Ali's Pretty Little Lies (Pretty Little Liars: Prequel)

Relief flooded Ali’s body. “Of course you can’t,” she said. “We’re sisters.”

 

 

Courtney glanced at her cagily. Once more, she peered at her hands. She shifted toward Ali, her eyes flashing again.

 

“M-maybe we can start over,” Ali bargained. If she kept talking, maybe she could keep her twin’s craziness at bay until someone came looking for them. “I can be me. You can be you. You can be Alison DiLaurentis again.”

 

Courtney blinked. “Just like that, you’ll switch back?”

 

Ali nodded, swallowing a lump in her throat. “Just like that.” She reached out and touched her sister’s hand, a tender gesture she hadn’t made in years. “I just want a sister again,” she said softly. “That’s all I’ve ever wanted.”

 

Courtney’s head remained down for a few more beats. A strong scent of uprooted dirt swirled through the air, and for a moment, the crickets were silent. Then she breathed out a long, slow sigh. She covered Ali’s hand with her other one. “I don’t know if I can do that.”

 

“You can,” Ali urged. “Please.”

 

“I . . .” “Courtney” trailed off. Her eyes widened on something behind her. “You’re here,” she whispered.

 

Ali tried to turn around to see who’d come. A parent? Ian? One of her friends? But before she could, her sister’s gaze hardened once more, her resolve apparent. She lunged forward and shoved her hard.

 

Ali expected to hit grass immediately, but she felt nothing but air. She screamed out as the world turned upside down, and then her neck banged on something sharp and metallic. For a moment everything went black, then she heard a horrible clang in her ears. All the air seemed to leave her body as she hit the cold, flat, unforgiving earth. Something cracked close by. After a second, Ali realized it was a bone inside her body.

 

She was at the bottom of the hole.

 

She tried to scream, but her mouth wouldn’t open. Only a square of light peeked out far above her head. Stars twinkled in the distance. A sliver of moon peeked from behind a cloud.

 

“Help!” she cried, but it was only in her head. Her heart shuddered inside her chest like a seized engine. A strange, snapping sensation was taking place beneath her skin, nerves gone haywire. After a moment, she realized she wasn’t breathing—couldn’t breathe. She tried to claw, tried to fight, but it felt like every cell in her body was weighed down with sand. Then she realized what was going on.

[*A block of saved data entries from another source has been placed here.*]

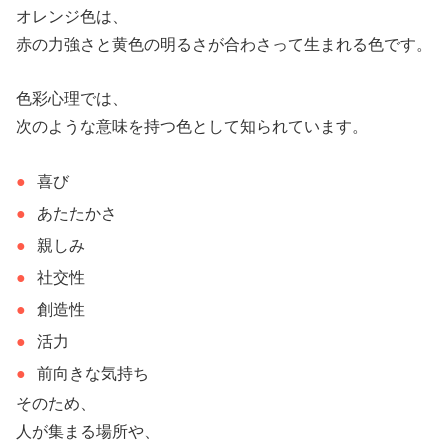
オレンジ色は、
赤の力強さと黄色の明るさが合わさって生まれる色です。
色彩心理では、
次のような意味を持つ色として知られています。
喜び
あたたかさ
親しみ
社交性
創造性
活力
前向きな気持ち
そのため、
人が集まる場所や、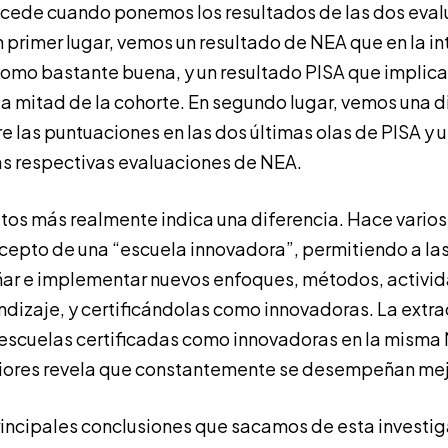
cede cuando ponemos los resultados de las dos eval
n primer lugar, vemos un resultado de NEA que en la i
 como bastante buena, y un resultado PISA que implic
 la mitad de la cohorte. En segundo lugar, vemos una d
re las puntuaciones en las dos últimas olas de PISA y 
las respectivas evaluaciones de NEA.
tos más realmente indica una diferencia. Hace varios 
ncepto de una “escuela innovadora”, permitiendo a la
ñar e implementar nuevos enfoques, métodos, activi
dizaje, y certificándolas como innovadoras. La extra
 escuelas certificadas como innovadoras en la misma
riores revela que constantemente se desempeñan mej
rincipales conclusiones que sacamos de esta investi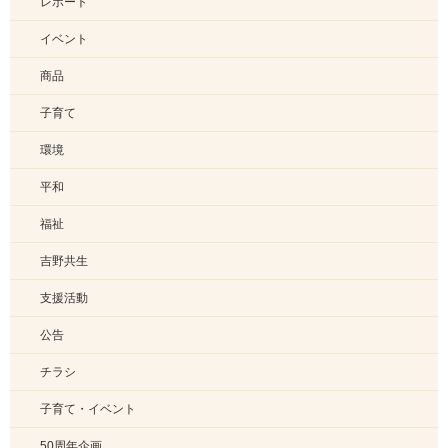
レポート
イベント
商品
子育て
環境
平和
福祉
吉野共生
支援活動
公告
チラシ
子育て・イベント
50周年企画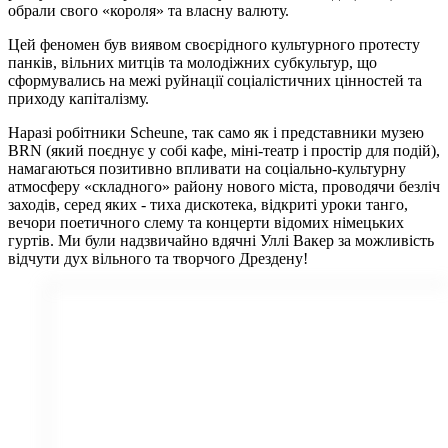
обрали свого «короля» та власну валюту.
Цей феномен був виявом своєрідного культурного протесту
панків, вільних митців та молодіжних субкультур, що
сформувались на межі руйнації соціалістичних цінностей та
приходу капіталізму.
Наразі робітники Scheune, так само як і представники музею
BRN (який поєднує у собі кафе, міні-театр і простір для подій),
намагаються позитивно впливати на соціально-культурну
атмосферу «складного» району нового міста, проводячи безліч
заходів, серед яких - тиха дискотека, відкриті уроки танго,
вечори поетичного слему та концерти відомих німецьких
гуртів. Ми були надзвичайно вдячні Уллі Вакер за можливість
відчути дух вільного та творчого Дрездену!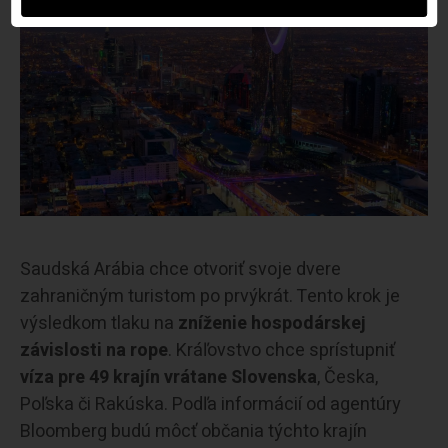
Saudská Arábia chce otvoriť svoje dvere
zahraničným turistom po prvýkrát. Tento krok je
výsledkom tlaku na
zníženie hospodárskej
závislosti na rope
. Kráľovstvo chce sprístupniť
víza pre 49 krajín vrátane Slovenska
, Česka,
Poľska či Rakúska. Podľa informácií od agentúry
Bloomberg budú môcť občania týchto krajín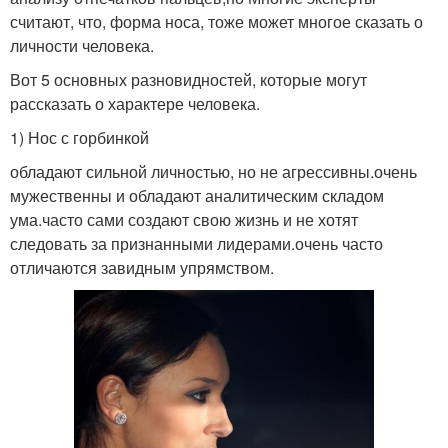
считают, что, форма носа, тоже может многое сказать о
личности человека.
Вот 5 основных разновидностей, которые могут
рассказать о характере человека.
1) Нос с горбинкой
обладают сильной личностью, но не агрессивны.очень
мужественны и обладают аналитическим складом
ума.часто сами создают свою жизнь и не хотят
следовать за признанными лидерами.очень часто
отличаются завидным упрямством.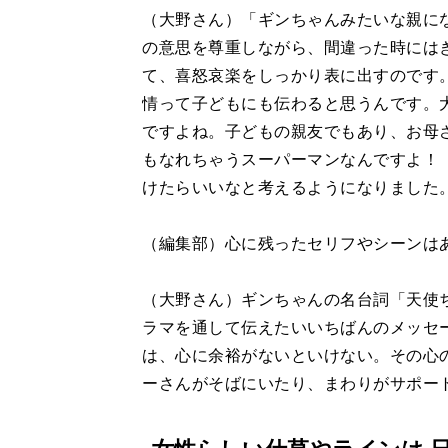
（大野さん）「ギンちゃんみたいな親に
の意思を尊重しながら、間違った時には
て、喜怒哀楽をしっかり表に出すのです
情って子どもにも伝わると思うんです。
ですよね。子どもの親友でもあり、お母
もなれちゃうスーパーマンなんですよ！
けたらいいなと考えるようになりました
（編集部）心に残ったセリフやシーンは
（大野さん）ギンちゃんの名台詞「天使
ラマを通して伝えたいいちばんのメッセ
は、心に余裕がないといけない。その心
ーさんがそばにいたり、まわりがサポー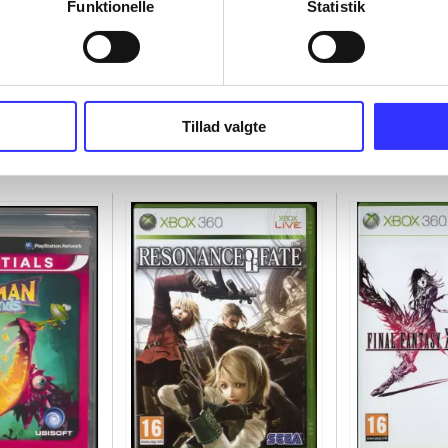
Funktionelle
Statistik
Tillad valgte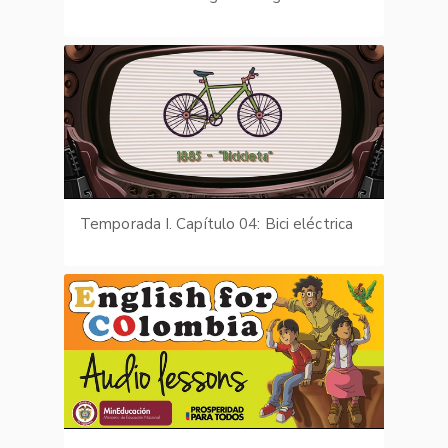
Temporada I. Capítulo 04: Bici eléctrica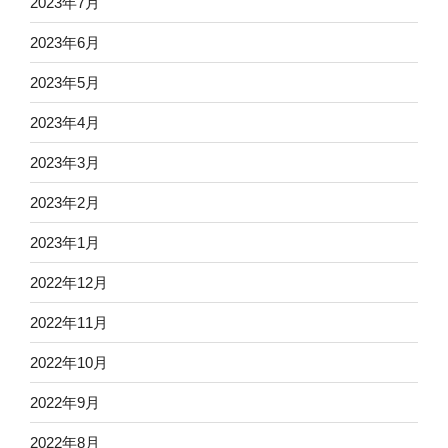
2023年7月
2023年6月
2023年5月
2023年4月
2023年3月
2023年2月
2023年1月
2022年12月
2022年11月
2022年10月
2022年9月
2022年8月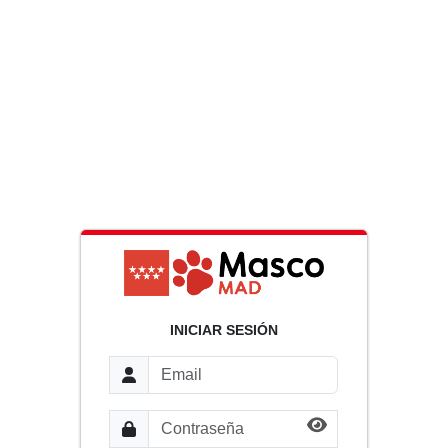
INICIAR SESIÓN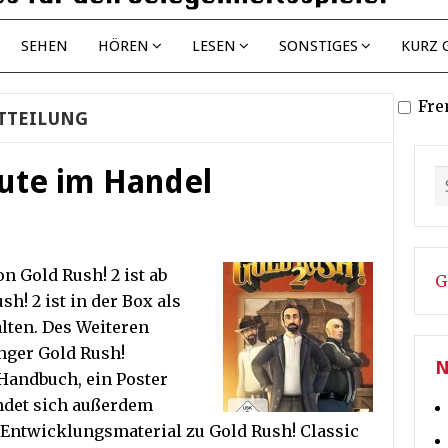
SEHEN
HÖREN
LESEN
SONSTIGES
KURZ 
Fre
TTEILUNG
eute im Handel
n Gold Rush! 2 ist ab
G
h! 2 ist in der Box als
lten. Des Weiteren
nger Gold Rush!
N
Handbuch, ein Poster
indet sich außerdem
 Entwicklungsmaterial zu Gold Rush! Classic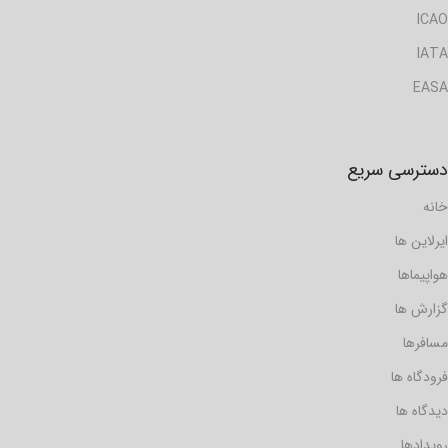
ICAO
IATA
EASA
دسترسی سریع
خانه
ایرلاین ها
هواپیماها
گزارش ها
مسافرها
فرودگاه ها
دیدگاه ها
رویدادها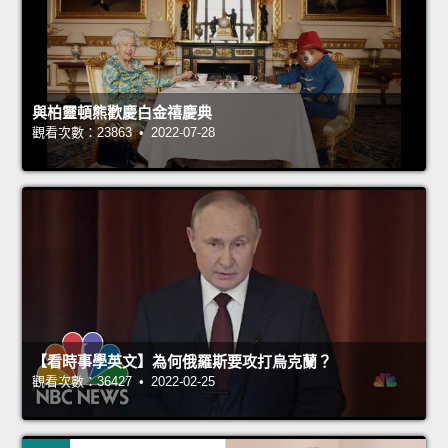
與柏靈頓熊歡慶白金禧慶典
觀看次數：23863 • 2022-07-28
【看時事學英文】為何俄羅斯要攻打烏克蘭？
觀看次數：36427 • 2022-02-25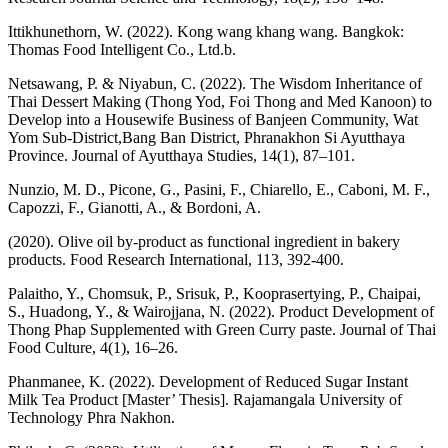
Ittikhunethorn, W. (2022). Kong wang khang wang. Bangkok:
Thomas Food Intelligent Co., Ltd.b.
Netsawang, P. & Niyabun, C. (2022). The Wisdom Inheritance of
Thai Dessert Making (Thong Yod, Foi Thong and Med Kanoon) to
Develop into a Housewife Business of Banjeen Community, Wat
Yom Sub-District,Bang Ban District, Phranakhon Si Ayutthaya
Province. Journal of Ayutthaya Studies, 14(1), 87–101.
Nunzio, M. D., Picone, G., Pasini, F., Chiarello, E., Caboni, M. F.,
Capozzi, F., Gianotti, A., & Bordoni, A.
(2020). Olive oil by-product as functional ingredient in bakery
products. Food Research International, 113, 392-400.
Palaitho, Y., Chomsuk, P., Srisuk, P., Kooprasertying, P., Chaipai,
S., Huadong, Y., & Wairojjana, N. (2022). Product Development of
Thong Phap Supplemented with Green Curry paste. Journal of Thai
Food Culture, 4(1), 16–26.
Phanmanee, K. (2022). Development of Reduced Sugar Instant
Milk Tea Product [Master’ Thesis]. Rajamangala University of
Technology Phra Nakhon.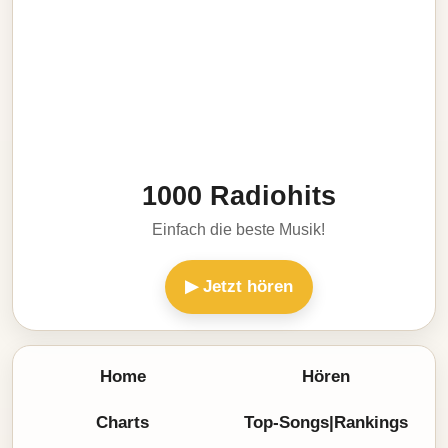
1000 Radiohits
Einfach die beste Musik!
▶ Jetzt hören
Home
Hören
Charts
Top-Songs|Rankings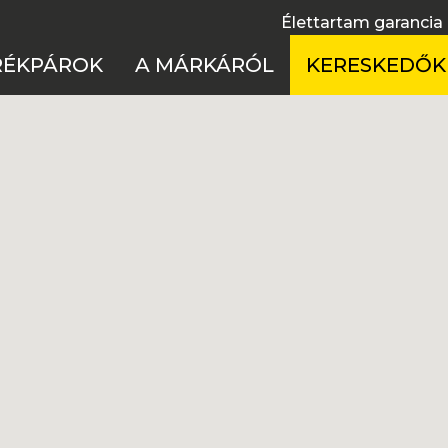
Élettartam garancia
RÉKPÁROK
A MÁRKÁRÓL
KERESKEDŐK
fulltelos
Élettartam garancia
Cseh Köztársas
 merevvázas
Használati útmutatók
Lengyelország
el bike
Technológia
Magyarország
ss kerékpárok
Töténelem
Szlovákia
ike
X
rmek
ékpárok Akciója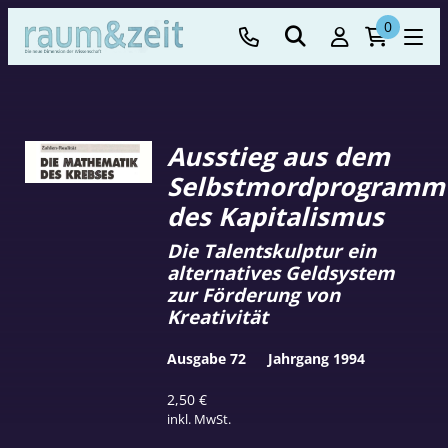
0
Ausstieg aus dem
Selbstmordprogramm
des Kapitalismus
Die Talentskulptur ein
alternatives Geldsystem
zur Förderung von
Kreativität
Ausgabe 72
Jahrgang 1994
2,50
€
inkl. MwSt.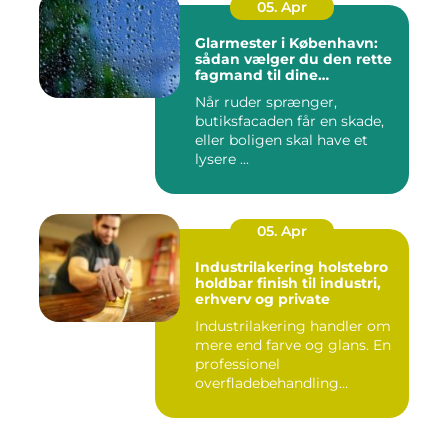
05. Apr
Glarmester i København:
sådan vælger du den rette
fagmand til dine
glasløsninger
Når ruder sprænger,
butiksfacaden får en skade,
eller boligen skal have et
lysere ...
05. Apr
Industrilakering holstebro
holdbar finish til industri,
erhverv og private
Industrilakering handler om
mere end farve og glans. En
professionel
overfladebehandling
beskytter m...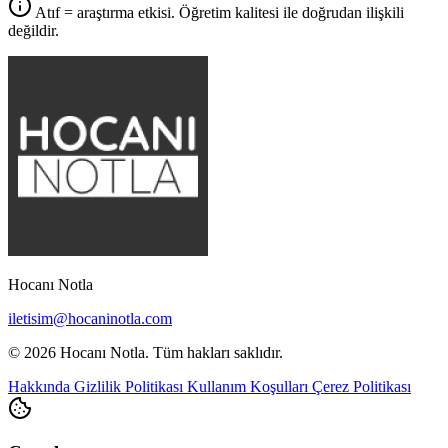
Atıf = araştırma etkisi. Öğretim kalitesi ile doğrudan ilişkili
değildir.
Hocanı Notla
iletisim@hocaninotla.com
© 2026 Hocanı Notla. Tüm hakları saklıdır.
Hakkında
Gizlilik Politikası
Kullanım Koşulları
Çerez Politikası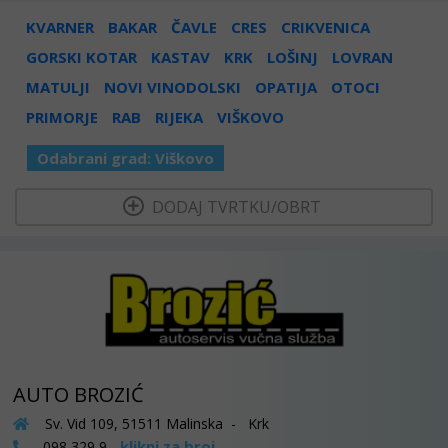
KVARNER
BAKAR
ČAVLE
CRES
CRIKVENICA
GORSKI KOTAR
KASTAV
KRK
LOŠINJ
LOVRAN
MATULJI
NOVI VINODOLSKI
OPATIJA
OTOCI
PRIMORJE
RAB
RIJEKA
VIŠKOVO
Odabrani grad:
Viškovo
  DODAJ TVRTKU/OBRT 
AUTO BROZIĆ
Sv. Vid 109, 51511 Malinska - Krk
klikni za broj
098 329 9...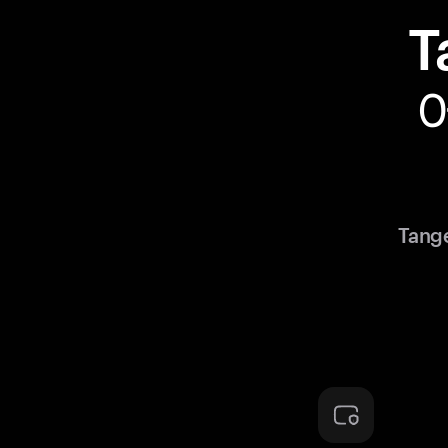
T
Tan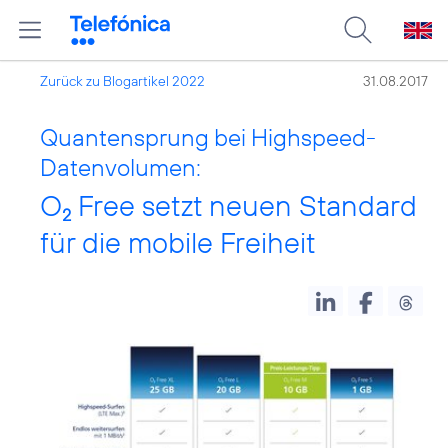
Zurück zu Blogartikel 2022
31.08.2017
Quantensprung bei Highspeed-
Datenvolumen:
O
Free setzt neuen Standard
2
für die mobile Freiheit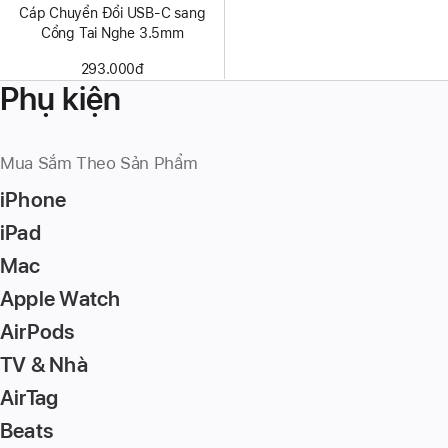
Cáp Chuyển Đổi USB-C sang
Cổng Tai Nghe 3.5mm
293.000đ
Phụ kiện
Mua Sắm Theo Sản Phẩm
iPhone
iPad
Mac
Apple Watch
AirPods
TV & Nhà
AirTag
Beats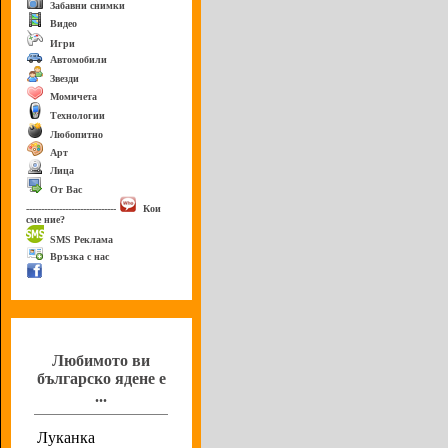
Забавни снимки
Видео
Игри
Автомобили
Звезди
Момичета
Технологии
Любопитно
Арт
Лица
От Вас
------------------------------
Кои
сме ние?
SMS Реклама
Връзка с нас
Анкета
Любимото ви
българско ядене е
...
Луканка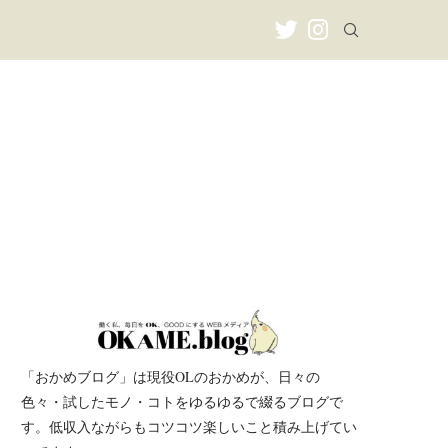
「おかめブログ」は現役OLのおかめが、日々の
色々・試したモノ・コトをゆるゆるで綴るブログで
す。低収入ながらもコツコツ楽しいこと積み上げてい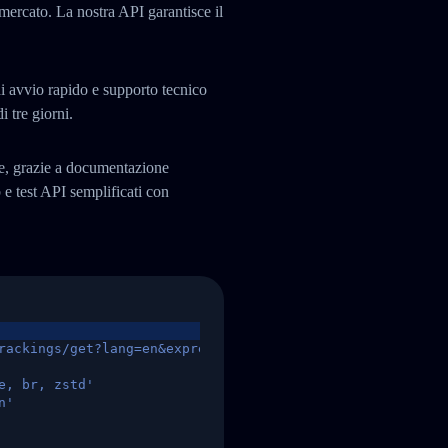
 mercato. La nostra API garantisce il
i avvio rapido e supporto tecnico
i tre giorni.
te, grazie a documentazione
 test API semplificati con
rackings/get?lang=en&express=ups&tracknumber=1939155131
e, br, zstd'
n'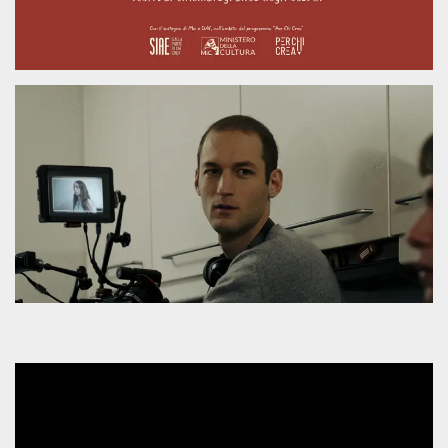
mese
viene
m.stripe.com
generalmente
utilizzato per le
prestazioni e
l'ottimizzazione
dei servizi di
elaborazione
dei pagamenti,
facilitando la
memorizzazione
dei contenuti
sul browser per
rendere le
pagine più
veloci.
CookieScriptConsent
4
Questo cookie
CookieScript
settimane
viene utilizzato
oooh.events
2 giorni
dal servizio
Cookie-
Script.com per
ricordare le
preferenze di
consenso sui
cookie dei
visitatori. È
necessario che il
banner dei
cookie di
Cookie-
Script.com
funzioni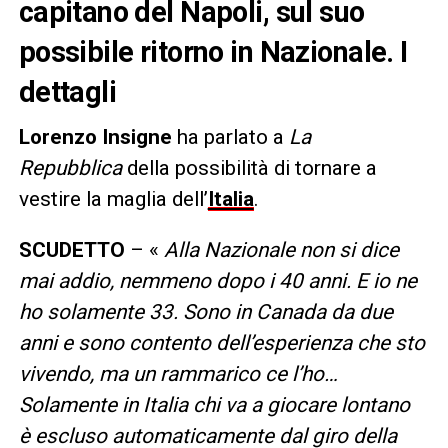
capitano del Napoli, sul suo
possibile ritorno in Nazionale. I
dettagli
Lorenzo Insigne
ha parlato a
La
Repubblica
della possibilità di tornare a
vestire la maglia dell’
Italia
.
SCUDETTO
– «
Alla Nazionale non si dice
mai addio, nemmeno dopo i 40 anni. E io ne
ho solamente 33. Sono in Canada da due
anni e sono contento dell’esperienza che sto
vivendo, ma un rammarico ce l’ho…
Solamente in Italia chi va a giocare lontano
è escluso automaticamente dal giro della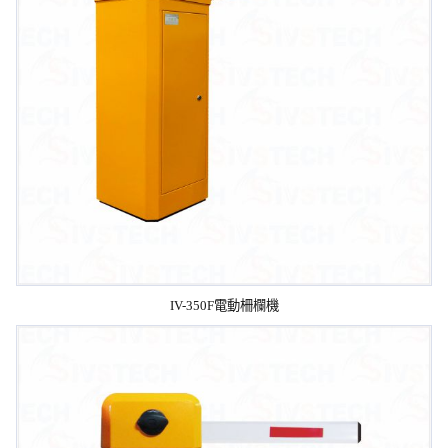
IV-350F電動柵欄機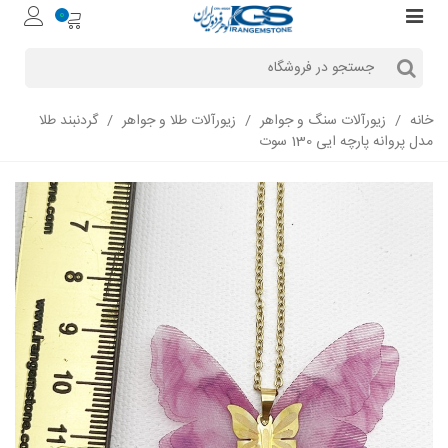
0
خانه
/
زیورآلات سنگ و جواهر
/
زیورآلات طلا و جواهر
/
گردنبند طلا
مدل پروانه پارچه ایی 130 سوت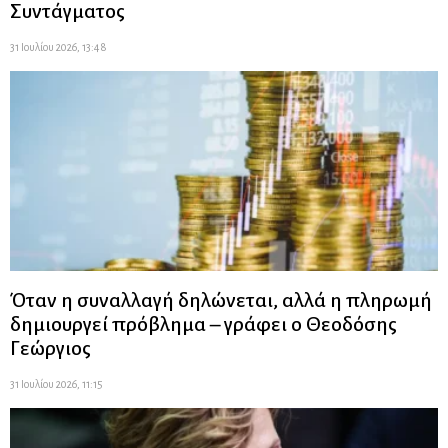
Συντάγματος
31 Ιουλίου 2026, 13:48
Όταν η συναλλαγή δηλώνεται, αλλά η πληρωμή
δημιουργεί πρόβλημα – γράφει ο Θεοδόσης
Γεώργιος
31 Ιουλίου 2026, 11:15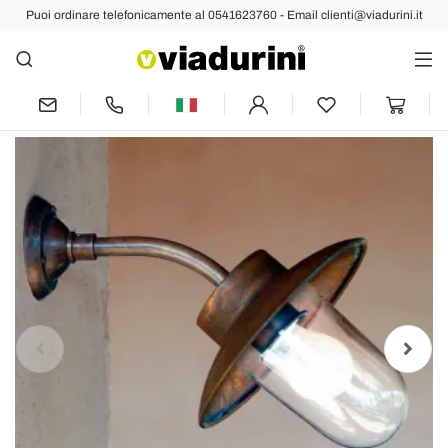
Puoi ordinare telefonicamente al 0541623760 - Email clienti@viadurini.it
Indietro
Prec
Succ
Applique Nabucco di Aldo Bernardi, in
rame e ottone anticati, vetro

She was dying.

 

A figure appeared over the hole. Ali’s twin looked in, a strange mix of horror and relief on her face. She stared down at her hands again with that same where-did-these-come-from expression. Then she turned and looked at something just out of view.

 

“I didn’t know you were coming,” she said. “I thought you weren’t going to make it.”

 

At first, Ali thought Courtney was talking to her, but then a voice answered. “Of course I made it. I’ll always come for you.”

 

Ali strained to listen. It was a voice she was sure she recognized, a voice she’d heard many times before. But her brain, with its dying cells and lack of oxygen, couldn’t quite put the pieces together. She tried to lift her head to get a glimpse of who it was, but her neck wouldn’t move.

 

“Are you happy?” the voice said.

 

Courtney’s jaw wobbled. “I don’t know,” she said, looking back down in the hole, a hand over her mouth. “I can’t believe I just . . . did that.”

 

“But it was our plan all along.”

 

Suddenly, Ali realized whose voice it was. She tried to react, tried to scream, but she could feel herself slipping away inch by inch, first her feet, then her calves, then her knees. She struggled to stay present, but it was just too much of an effort. She stared at the top of the hole until her sister’s figure was nothing but a big blob of light and shadow. She thought of the second voice, that voice she knew. Only one question screamed over and over in her brain: Why?

 

But before she could answer, the dying feeling, like a candle fizzling out, had reached her neck. She inhaled the last breath she would ever take, and then shut her eyes. After a moment, amid the dirt and the rocks and the earthworms, she breathed out and finally let go.

 

 

 

 

 

34

 

MISSING: ALISON DILAURENTIS

 

The following morning, the real Alison DiLaurentis watched the sun come up through the maple blinds in her old bedroom. Bands of light illuminated the vanity she’d begged her mom to buy for her in fifth grade, the blue crystal knobs on her closet and bureau drawers, the faint patina of dust on the flat-screen monitor and TV. This room even smelled the same, like vanilla hand soap. It felt like home.

 

Finally.

 

The aroma of coffee brewing in the kitchen wafted into her nostrils. When she looked over the railing, her family was already awake. Mr. and Mrs. DiLaurentis sat at the kitchen table, staring blearily at each other. Jason paced the hall, looking worried.